*** Begin section ***

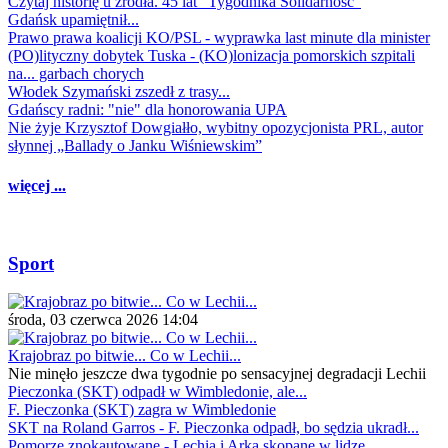
Czytaj historię u źródła. 45 lat "Tygodnika Solidarność"
Gdańsk upamiętnił...
Prawo prawa koalicji KO/PSL - wyprawka last minute dla minister
(PO)lityczny dobytek Tuska - (KO)lonizacja pomorskich szpitali
na... garbach chorych
Włodek Szymański zszedł z trasy...
Gdańscy radni: "nie" dla honorowania UPA
Nie żyje Krzysztof Dowgiałło, wybitny opozycjonista PRL, autor
słynnej „Ballady o Janku Wiśniewskim”
więcej ...
Sport
środa, 03 czerwca 2026 14:04
Krajobraz po bitwie... Co w Lechii...
Nie minęło jeszcze dwa tygodnie po sensacyjnej degradacji Lechii
Pieczonka (SKT) odpadł w Wimbledonie, ale...
F. Pieczonka (SKT) zagra w Wimbledonie
SKT na Roland Garros - F. Pieczonka odpadł, bo sędzia ukradł...
Pomorze znokautowane - Lechia i Arka skopane w lidze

*** End section ***

Aim of the exercise | Gather up, from the records above, each line where the word "odpadł" appears.

Task result |
Pieczonka (SKT) odpadł w Wimbledonie, ale...
SKT na Roland Garros - F. Pieczonka odpadł, bo sędzia ukradł...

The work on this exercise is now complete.